90 A. 1000 | Md. | 1914
The appellants and the appellee are the owners of adjacent properties fronting on the south side of Main Street in Crisfield. Upon the lot of the appellants is a structure known as Odd Fellows' Hall, and that of the appellee is improved with a dwelling house and millinery store. Between the buildings, of the respective parties, is a vacant space twenty feet in width extending from the street to the rear limits of the lots, a distance of one hundred feet. The appellee claims the right to use this space as an alley in connection with her property, and in this proceeding seeks to have the appellants restrained by injunction from obstructing such use by continuing certain work which was in progress at the time of the filing of the bill.

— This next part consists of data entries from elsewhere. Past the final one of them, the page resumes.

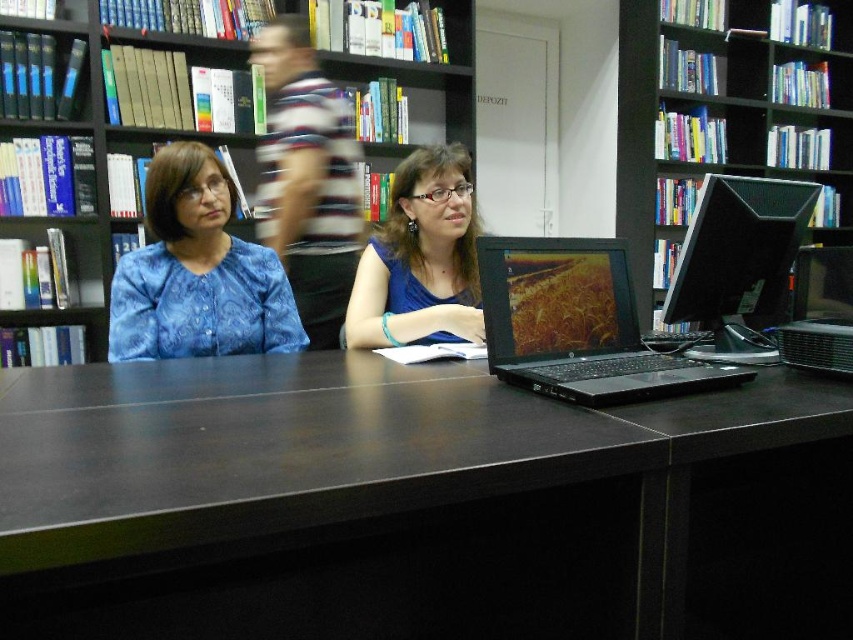 Question: From the image, what is the correct spatial relationship of dark wood table at center in relation to blue patterned blouse at center?

Choices:
 (A) above
 (B) below

Answer: (B)

Question: Which object is the closest to the blue fabric shirt at center?

Choices:
 (A) black matte bookcase at upper center
 (B) blue patterned blouse at center

Answer: (B)

Question: Can you confirm if blue fabric shirt at center is smaller than black glossy monitor at right?

Choices:
 (A) no
 (B) yes

Answer: (A)

Question: Estimate the real-world distances between objects in this image. Which object is farther from the black matte laptop at center?

Choices:
 (A) blue patterned blouse at center
 (B) black glossy monitor at right
 (C) blue fabric shirt at center
 (D) black matte bookcase at upper center

Answer: (D)

Question: Which object is farther from the camera taking this photo?

Choices:
 (A) blue patterned blouse at center
 (B) striped fabric shirt at upper center

Answer: (B)

Question: Can you confirm if wooden bookshelf at center is positioned below striped fabric shirt at upper center?

Choices:
 (A) yes
 (B) no

Answer: (B)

In 1876 James K. Rayfield, who was then the holder of the record title to all of the block of which the lots and disputed ground form a part, conveyed by deed, to Purnell Johnson, a lot fronting seventy-six and a half feet on the south side of Main Street, bounding one hundred feet on the east side of Fifth Street and described as covering half the width of the whole lot then owned by the grantor "except ten feet, which," as the deed provided, "is to be used with an additional ten feet, making a twenty-foot street through the entire lot." Prior to the execution of this deed the grantor had sold, but had not conveyed, to Thomas S. Hodson, the eastern half of the block to the depth of one hundred feet from Main Street, reserving to the grantor, as the proof shows, and as the deed subsequently given recites, "the right to ten feet on the southwest side for a street whenever he may desire to open the same." In the deed from Rayfield to Johnson it is stipulated that the street for which it makes provision "is to be used in common between the aforesaid lot and Hon. T.S. Hodson's lot on the east side of said twenty foot street." By deed dated July 3rd, 1885, the appellee acquired from *20 Purnell Johnson the portion of his lot fronting thirty-six feet on Main Street, and binding on the "twenty-foot street," to the depth of one hundred feet, together with all the grantor's interest in the street thus defined. The appellants hold title to the Odd Fellows' Hall property under a deed executed in 1892, which describes their lot by reference to the conveyance from James K. Rayfield to Thomas S. Hodson.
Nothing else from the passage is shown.